_Records_
- - - -

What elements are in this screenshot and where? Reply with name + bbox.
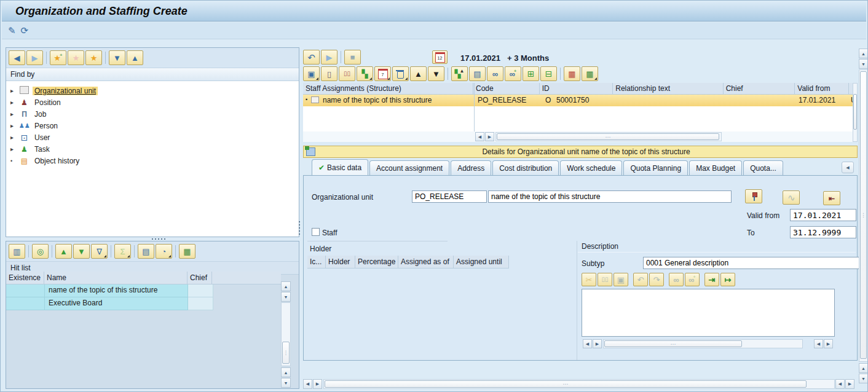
scroll-left-button[interactable]: ◀ xyxy=(814,339,823,348)
staff-checkbox[interactable] xyxy=(312,228,320,236)
search-button[interactable]: ◎ xyxy=(32,244,49,259)
collapse-all-button[interactable]: ▲ xyxy=(127,50,143,65)
tree-item-position[interactable]: ▸ ♟ Position xyxy=(6,96,299,108)
paste-button[interactable]: ▣ xyxy=(614,273,628,286)
expander-icon[interactable]: ▸ xyxy=(10,134,16,141)
chart-view-button[interactable]: ∿ xyxy=(783,190,800,205)
view-key-button[interactable]: ▦ xyxy=(564,66,580,81)
tab-cost-distribution[interactable]: Cost distribution xyxy=(492,160,559,175)
delimit-button[interactable]: 7 xyxy=(374,66,391,81)
cut-button[interactable]: ✂ xyxy=(582,273,596,286)
first-record-button[interactable]: ⇤ xyxy=(823,191,840,205)
scroll-left-button[interactable]: ◀ xyxy=(303,379,312,389)
scrollbar-thumb[interactable]: ⋯ xyxy=(604,340,742,347)
find-next-text-button[interactable]: ∞+ xyxy=(685,273,700,286)
favorite-button[interactable]: ★ xyxy=(68,50,84,65)
copy-structure-button[interactable]: ▣ xyxy=(303,66,320,81)
print-button[interactable]: ▤ xyxy=(138,244,154,259)
org-unit-name-input[interactable] xyxy=(488,190,732,203)
scroll-left-button[interactable]: ◀ xyxy=(835,379,845,389)
scrollbar-thumb[interactable]: ⋮ xyxy=(860,71,867,359)
export-text-button[interactable]: ↦ xyxy=(720,273,735,286)
sort-descending-button[interactable]: ▼ xyxy=(73,244,90,259)
column-header-icon[interactable]: Ic... xyxy=(307,256,326,269)
expander-icon[interactable]: ▸ xyxy=(10,99,16,106)
scroll-down-button[interactable]: ▼ xyxy=(859,374,868,383)
redo-text-button[interactable]: ↷ xyxy=(649,273,664,286)
expander-icon[interactable]: ▸ xyxy=(10,111,16,117)
display-change-icon[interactable]: ✎ xyxy=(8,25,16,36)
expander-icon[interactable]: ▸ xyxy=(10,87,16,94)
column-header-holder[interactable]: Holder xyxy=(326,256,355,269)
undo-button[interactable]: ↶ xyxy=(303,50,320,65)
back-button[interactable]: ◀ xyxy=(9,50,25,65)
view-selector-icon[interactable] xyxy=(306,147,315,156)
org-unit-checkbox[interactable] xyxy=(311,96,319,103)
scroll-down-button[interactable]: ▼ xyxy=(281,292,291,302)
delete-favorite-button[interactable]: ★ xyxy=(85,50,102,65)
date-period-button[interactable]: 12 xyxy=(432,50,448,64)
redo-button[interactable]: ▶ xyxy=(321,50,337,65)
refresh-icon[interactable]: ⟳ xyxy=(21,25,29,36)
column-header-chief[interactable]: Chief xyxy=(187,272,212,284)
column-header-structure[interactable]: Staff Assignments (Structure) xyxy=(303,83,473,95)
column-header-percentage[interactable]: Percentage xyxy=(355,256,398,269)
tab-account-assignment[interactable]: Account assignment xyxy=(369,160,449,175)
sort-ascending-button[interactable]: ▲ xyxy=(55,244,72,259)
valid-to-input[interactable] xyxy=(790,226,856,238)
expand-node-button[interactable]: ⊞ xyxy=(523,66,539,81)
scroll-right-button[interactable]: ▶ xyxy=(845,379,854,389)
expand-all-button[interactable]: ▼ xyxy=(109,50,125,65)
legend-button[interactable]: ≡ xyxy=(344,50,361,65)
copy-button[interactable]: ▯▯ xyxy=(339,66,355,81)
tree-item-person[interactable]: ▸ ♟♟ Person xyxy=(6,120,299,131)
scroll-left-button[interactable]: ◀ xyxy=(583,339,592,348)
scroll-right-button[interactable]: ▶ xyxy=(313,379,322,389)
org-assignment-button[interactable] xyxy=(745,189,762,203)
table-row[interactable]: name of the topic of this structure xyxy=(6,284,281,297)
chart-button[interactable]: ◔ xyxy=(156,244,172,259)
scroll-right-button[interactable]: ▶ xyxy=(485,132,494,141)
tab-basic-data[interactable]: ✔Basic data xyxy=(312,159,368,175)
table-row[interactable]: Executive Board xyxy=(6,297,281,310)
scrollbar-thumb[interactable] xyxy=(853,94,857,130)
column-header-valid-from[interactable]: Valid from xyxy=(795,83,849,95)
column-header-relationship[interactable]: Relationship text xyxy=(613,83,723,95)
scroll-down-button[interactable]: ▼ xyxy=(281,378,291,388)
scroll-left-button[interactable]: ◀ xyxy=(475,132,484,141)
collapse-node-button[interactable]: ⊟ xyxy=(540,66,557,81)
column-header-existence[interactable]: Existence xyxy=(6,272,44,284)
column-header-assigned-as-of[interactable]: Assigned as of xyxy=(398,256,454,269)
tree-item-object-history[interactable]: • ▤ Object history xyxy=(6,155,299,167)
add-favorite-button[interactable]: ★+ xyxy=(50,50,66,65)
column-header-chief[interactable]: Chief xyxy=(724,83,795,95)
tab-max-budget[interactable]: Max Budget xyxy=(689,160,742,175)
tab-quota-truncated[interactable]: Quota... xyxy=(743,160,783,175)
forward-button[interactable]: ▶ xyxy=(26,50,43,65)
scroll-up-button[interactable]: ▲ xyxy=(281,281,291,291)
scrollbar-thumb[interactable]: ⋮ xyxy=(282,342,290,364)
sum-button[interactable]: Σ xyxy=(114,244,131,259)
tree-item-organizational-unit[interactable]: ▸ Organizational unit xyxy=(6,85,299,96)
tree-item-job[interactable]: ▸ Π Job xyxy=(6,108,299,120)
export-spreadsheet-button[interactable]: ▦ xyxy=(179,244,195,259)
org-unit-code-input[interactable] xyxy=(412,190,487,203)
column-header-assigned-until[interactable]: Assigned until xyxy=(454,256,509,269)
tab-quota-planning[interactable]: Quota Planning xyxy=(623,160,688,175)
expander-icon[interactable]: ▸ xyxy=(10,146,16,152)
goto-parent-button[interactable]: ▚▲ xyxy=(451,66,468,81)
move-down-button[interactable]: ▼ xyxy=(428,66,444,81)
create-button[interactable]: ▯ xyxy=(321,66,337,81)
column-header-name[interactable]: Name xyxy=(44,272,187,284)
tab-address[interactable]: Address xyxy=(451,160,491,175)
valid-from-input[interactable] xyxy=(790,209,856,221)
column-header-code[interactable]: Code xyxy=(473,83,540,95)
find-next-button[interactable]: ∞+ xyxy=(505,66,521,81)
copy-text-button[interactable]: ▯▯ xyxy=(598,273,612,286)
scroll-up-button[interactable]: ▲ xyxy=(281,367,291,377)
scroll-down-button[interactable]: ▼ xyxy=(859,59,868,69)
description-textarea[interactable] xyxy=(582,289,835,337)
subtyp-dropdown[interactable]: 0001 General description ▼ xyxy=(643,257,868,269)
import-text-button[interactable]: ⇥ xyxy=(704,273,719,286)
move-up-button[interactable]: ▲ xyxy=(410,66,427,81)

- - - -

_To do_
Give the data again word for word, without pictures.

_Task output_
What elements are in this screenshot and where? Reply with name + bbox.
scroll-left-button[interactable]: ◀ xyxy=(814,339,823,348)
staff-checkbox[interactable] xyxy=(312,228,320,236)
search-button[interactable]: ◎ xyxy=(32,244,49,259)
collapse-all-button[interactable]: ▲ xyxy=(127,50,143,65)
tree-item-position[interactable]: ▸ ♟ Position xyxy=(6,96,299,108)
paste-button[interactable]: ▣ xyxy=(614,273,628,286)
expander-icon[interactable]: ▸ xyxy=(10,134,16,141)
chart-view-button[interactable]: ∿ xyxy=(783,190,800,205)
view-key-button[interactable]: ▦ xyxy=(564,66,580,81)
tab-cost-distribution[interactable]: Cost distribution xyxy=(492,160,559,175)
delimit-button[interactable]: 7 xyxy=(374,66,391,81)
cut-button[interactable]: ✂ xyxy=(582,273,596,286)
first-record-button[interactable]: ⇤ xyxy=(823,191,840,205)
scroll-left-button[interactable]: ◀ xyxy=(303,379,312,389)
scrollbar-thumb[interactable]: ⋯ xyxy=(604,340,742,347)
find-next-text-button[interactable]: ∞+ xyxy=(685,273,700,286)
favorite-button[interactable]: ★ xyxy=(68,50,84,65)
copy-structure-button[interactable]: ▣ xyxy=(303,66,320,81)
print-button[interactable]: ▤ xyxy=(138,244,154,259)
org-unit-name-input[interactable] xyxy=(488,190,732,203)
scroll-left-button[interactable]: ◀ xyxy=(835,379,845,389)
scrollbar-thumb[interactable]: ⋮ xyxy=(860,71,867,359)
export-text-button[interactable]: ↦ xyxy=(720,273,735,286)
sort-descending-button[interactable]: ▼ xyxy=(73,244,90,259)
column-header-icon[interactable]: Ic... xyxy=(307,256,326,269)
expander-icon[interactable]: ▸ xyxy=(10,99,16,106)
scroll-down-button[interactable]: ▼ xyxy=(859,374,868,383)
redo-text-button[interactable]: ↷ xyxy=(649,273,664,286)
expander-icon[interactable]: ▸ xyxy=(10,111,16,117)
display-change-icon[interactable]: ✎ xyxy=(8,25,16,36)
expander-icon[interactable]: ▸ xyxy=(10,87,16,94)
column-header-holder[interactable]: Holder xyxy=(326,256,355,269)
undo-button[interactable]: ↶ xyxy=(303,50,320,65)
back-button[interactable]: ◀ xyxy=(9,50,25,65)
view-selector-icon[interactable] xyxy=(306,147,315,156)
org-unit-checkbox[interactable] xyxy=(311,96,319,103)
scroll-down-button[interactable]: ▼ xyxy=(281,292,291,302)
delete-favorite-button[interactable]: ★ xyxy=(85,50,102,65)
date-period-button[interactable]: 12 xyxy=(432,50,448,64)
redo-button[interactable]: ▶ xyxy=(321,50,337,65)
refresh-icon[interactable]: ⟳ xyxy=(21,25,29,36)
column-header-chief[interactable]: Chief xyxy=(187,272,212,284)
column-header-structure[interactable]: Staff Assignments (Structure) xyxy=(303,83,473,95)
column-header-percentage[interactable]: Percentage xyxy=(355,256,398,269)
tab-account-assignment[interactable]: Account assignment xyxy=(369,160,449,175)
sort-ascending-button[interactable]: ▲ xyxy=(55,244,72,259)
valid-to-input[interactable] xyxy=(790,226,856,238)
expand-node-button[interactable]: ⊞ xyxy=(523,66,539,81)
scroll-right-button[interactable]: ▶ xyxy=(845,379,854,389)
expand-all-button[interactable]: ▼ xyxy=(109,50,125,65)
legend-button[interactable]: ≡ xyxy=(344,50,361,65)
copy-button[interactable]: ▯▯ xyxy=(339,66,355,81)
tree-item-person[interactable]: ▸ ♟♟ Person xyxy=(6,120,299,131)
scroll-left-button[interactable]: ◀ xyxy=(583,339,592,348)
scroll-right-button[interactable]: ▶ xyxy=(313,379,322,389)
org-assignment-button[interactable] xyxy=(745,189,762,203)
table-row[interactable]: name of the topic of this structure xyxy=(6,284,281,297)
chart-button[interactable]: ◔ xyxy=(156,244,172,259)
scroll-right-button[interactable]: ▶ xyxy=(485,132,494,141)
tab-basic-data[interactable]: ✔Basic data xyxy=(312,159,368,175)
table-row[interactable]: Executive Board xyxy=(6,297,281,310)
scrollbar-thumb[interactable] xyxy=(853,94,857,130)
column-header-valid-from[interactable]: Valid from xyxy=(795,83,849,95)
column-header-relationship[interactable]: Relationship text xyxy=(613,83,723,95)
scroll-down-button[interactable]: ▼ xyxy=(281,378,291,388)
scroll-left-button[interactable]: ◀ xyxy=(475,132,484,141)
collapse-node-button[interactable]: ⊟ xyxy=(540,66,557,81)
column-header-existence[interactable]: Existence xyxy=(6,272,44,284)
column-header-assigned-as-of[interactable]: Assigned as of xyxy=(398,256,454,269)
tree-item-object-history[interactable]: • ▤ Object history xyxy=(6,155,299,167)
add-favorite-button[interactable]: ★+ xyxy=(50,50,66,65)
column-header-chief[interactable]: Chief xyxy=(724,83,795,95)
tab-max-budget[interactable]: Max Budget xyxy=(689,160,742,175)
tab-quota-truncated[interactable]: Quota... xyxy=(743,160,783,175)
forward-button[interactable]: ▶ xyxy=(26,50,43,65)
scroll-up-button[interactable]: ▲ xyxy=(281,281,291,291)
scrollbar-thumb[interactable]: ⋮ xyxy=(282,342,290,364)
sum-button[interactable]: Σ xyxy=(114,244,131,259)
tree-item-organizational-unit[interactable]: ▸ Organizational unit xyxy=(6,85,299,96)
tree-item-job[interactable]: ▸ Π Job xyxy=(6,108,299,120)
export-spreadsheet-button[interactable]: ▦ xyxy=(179,244,195,259)
org-unit-code-input[interactable] xyxy=(412,190,487,203)
column-header-assigned-until[interactable]: Assigned until xyxy=(454,256,509,269)
tab-quota-planning[interactable]: Quota Planning xyxy=(623,160,688,175)
expander-icon[interactable]: ▸ xyxy=(10,146,16,152)
goto-parent-button[interactable]: ▚▲ xyxy=(451,66,468,81)
move-down-button[interactable]: ▼ xyxy=(428,66,444,81)
create-button[interactable]: ▯ xyxy=(321,66,337,81)
column-header-name[interactable]: Name xyxy=(44,272,187,284)
tab-address[interactable]: Address xyxy=(451,160,491,175)
valid-from-input[interactable] xyxy=(790,209,856,221)
column-header-code[interactable]: Code xyxy=(473,83,540,95)
find-next-button[interactable]: ∞+ xyxy=(505,66,521,81)
copy-text-button[interactable]: ▯▯ xyxy=(598,273,612,286)
scroll-up-button[interactable]: ▲ xyxy=(281,367,291,377)
scroll-down-button[interactable]: ▼ xyxy=(859,59,868,69)
description-textarea[interactable] xyxy=(582,289,835,337)
subtyp-dropdown[interactable]: 0001 General description ▼ xyxy=(643,257,868,269)
import-text-button[interactable]: ⇥ xyxy=(704,273,719,286)
move-up-button[interactable]: ▲ xyxy=(410,66,427,81)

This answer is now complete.